Originally Posted by pj67coll (Post 4073609)
You still haven't said if it's metallic paint or non metallic. That makes a massive difference. If its a non metallic it should not have a clear coat on it and it can be made to look like new with a bit of effort. If its metallic it will have a clear coat and that's a whole different situation.

A decent pic would be very helpful. Does the car still have the datacard?

- Peter.

My exact thoughts, all of the recommended advice is entirely contingent upon what type of paint is on the car. Start with figuring out what your paint code is, and post it here. Otherwise, everyone is pretty much wasting their time here.

Single stage and base coat clear coat paints are completely different from each other. Seems that no one here is recognizing this paramount factor.

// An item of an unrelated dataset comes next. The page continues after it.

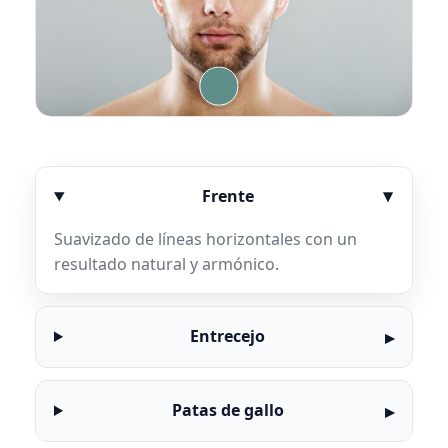
Frente
Suavizado de líneas horizontales con un
resultado natural y armónico.
Entrecejo
Patas de gallo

Rogviler 07-22-2020 02:45 AM

Quote:

Originally Posted by SonnyMorrow (Post 4074078)
Single stage and base coat clear coat paints are completely different from each other. Seems that no one here is recognizing this paramount factor.


Literally said that in the very first reply, as did others throughout. I've noticed that nobody reads replies before posting around here, however. Based on the OP not saying that it was peeling or anything a clear coat does, rather just saying it looks "flat," if I had $100 I'd bet $80 on it being single stage, also owing to the fact that I believe they only made one metallic blue at the time, with 3 or 4 non-metallics.